• **ABOUT THIS EXERCISE**
Only the lines below from the one that holds "levererat professionella drönare" through the one that holds "63×44×50 cm" should appear in the answer, copied exactly, end lines included and pictures omitted.

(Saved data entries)
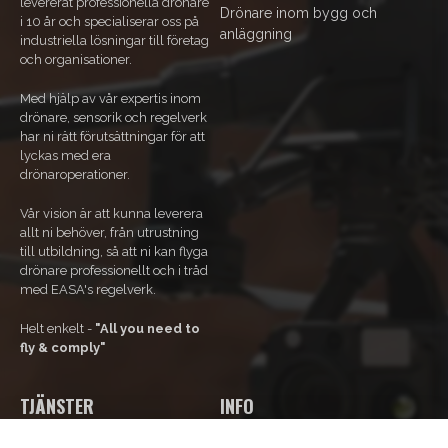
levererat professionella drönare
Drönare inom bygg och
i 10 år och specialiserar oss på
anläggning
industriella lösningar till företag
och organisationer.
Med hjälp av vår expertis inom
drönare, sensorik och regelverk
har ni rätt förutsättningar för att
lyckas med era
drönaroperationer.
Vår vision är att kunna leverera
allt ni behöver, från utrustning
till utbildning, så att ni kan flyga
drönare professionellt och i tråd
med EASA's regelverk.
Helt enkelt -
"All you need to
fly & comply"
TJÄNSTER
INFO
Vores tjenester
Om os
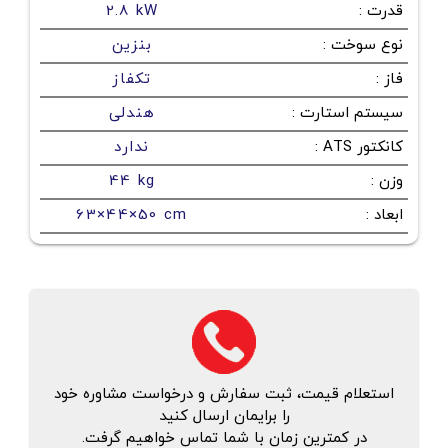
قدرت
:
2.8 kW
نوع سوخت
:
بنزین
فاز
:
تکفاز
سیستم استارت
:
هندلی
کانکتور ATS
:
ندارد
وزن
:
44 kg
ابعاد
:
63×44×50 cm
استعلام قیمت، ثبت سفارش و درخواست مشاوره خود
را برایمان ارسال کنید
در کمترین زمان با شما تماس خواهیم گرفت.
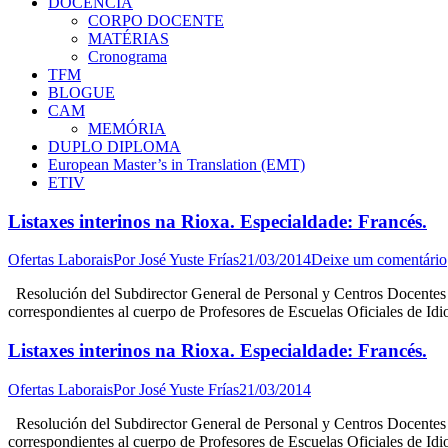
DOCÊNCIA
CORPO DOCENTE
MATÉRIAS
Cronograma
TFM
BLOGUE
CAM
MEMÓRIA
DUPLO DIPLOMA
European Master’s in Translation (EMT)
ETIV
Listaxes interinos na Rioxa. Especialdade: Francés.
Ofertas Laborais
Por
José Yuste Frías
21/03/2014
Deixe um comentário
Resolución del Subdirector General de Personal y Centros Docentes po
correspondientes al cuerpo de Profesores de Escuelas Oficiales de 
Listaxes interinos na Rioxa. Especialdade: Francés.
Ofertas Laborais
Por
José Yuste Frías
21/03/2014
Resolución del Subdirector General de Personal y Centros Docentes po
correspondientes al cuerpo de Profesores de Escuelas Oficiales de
* * *
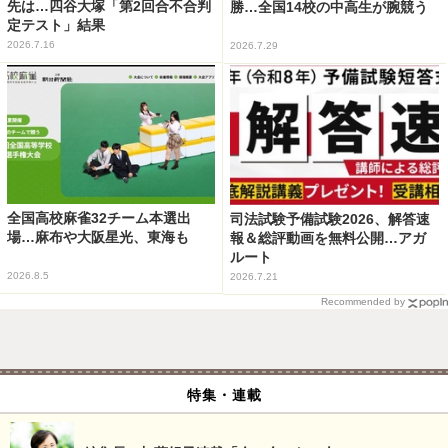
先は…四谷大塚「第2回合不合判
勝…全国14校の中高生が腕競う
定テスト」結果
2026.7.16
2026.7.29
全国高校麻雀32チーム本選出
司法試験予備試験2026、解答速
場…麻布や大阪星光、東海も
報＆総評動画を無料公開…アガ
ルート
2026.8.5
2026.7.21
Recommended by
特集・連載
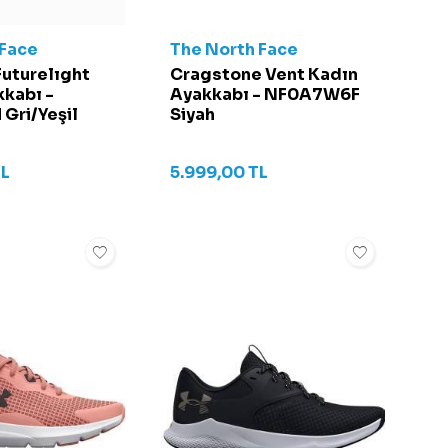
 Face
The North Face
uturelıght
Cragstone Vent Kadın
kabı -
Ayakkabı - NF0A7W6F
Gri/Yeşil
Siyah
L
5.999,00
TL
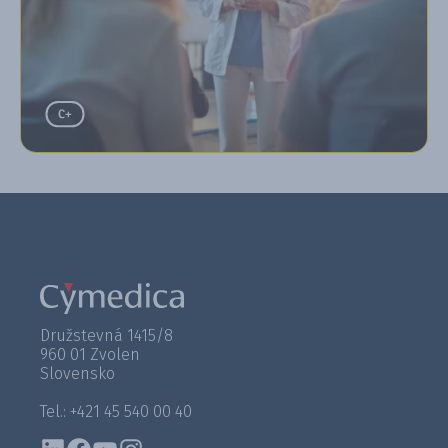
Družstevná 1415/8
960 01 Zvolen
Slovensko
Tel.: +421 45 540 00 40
* * *
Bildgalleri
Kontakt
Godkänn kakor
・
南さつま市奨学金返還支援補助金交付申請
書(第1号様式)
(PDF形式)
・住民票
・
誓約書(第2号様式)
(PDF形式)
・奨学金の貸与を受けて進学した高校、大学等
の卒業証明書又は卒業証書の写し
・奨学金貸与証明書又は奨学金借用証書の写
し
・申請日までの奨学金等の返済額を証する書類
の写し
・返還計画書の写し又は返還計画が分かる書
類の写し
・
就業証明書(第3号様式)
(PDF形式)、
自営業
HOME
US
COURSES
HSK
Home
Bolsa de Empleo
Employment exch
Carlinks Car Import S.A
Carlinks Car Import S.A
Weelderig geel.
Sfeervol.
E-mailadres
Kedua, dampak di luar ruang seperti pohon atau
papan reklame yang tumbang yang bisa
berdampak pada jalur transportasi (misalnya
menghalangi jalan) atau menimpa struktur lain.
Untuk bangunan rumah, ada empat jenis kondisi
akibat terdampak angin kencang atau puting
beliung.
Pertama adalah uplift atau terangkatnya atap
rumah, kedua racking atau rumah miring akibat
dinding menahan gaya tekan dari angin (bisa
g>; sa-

• **SOLUTION**
levererat professionella drönare
Drönare inom bygg och
i 10 år och specialiserar oss på
anläggning
industriella lösningar till företag
och organisationer.
Med hjälp av vår expertis inom
drönare, sensorik och regelverk
har ni rätt förutsättningar för att
lyckas med era
drönaroperationer.
Vår vision är att kunna leverera
allt ni behöver, från utrustning
till utbildning, så att ni kan flyga
drönare professionellt och i tråd
med EASA's regelverk.
Helt enkelt -
"All you need to
fly & comply"
TJÄNSTER
INFO
Vores tjenester
Om os
قدرت
:
2.8 kW
نوع سوخت
:
بنزین
فاز
:
تکفاز
سیستم استارت
:
هندلی
کانکتور ATS
:
ندارد
وزن
:
44 kg
ابعاد
:
63×44×50 cm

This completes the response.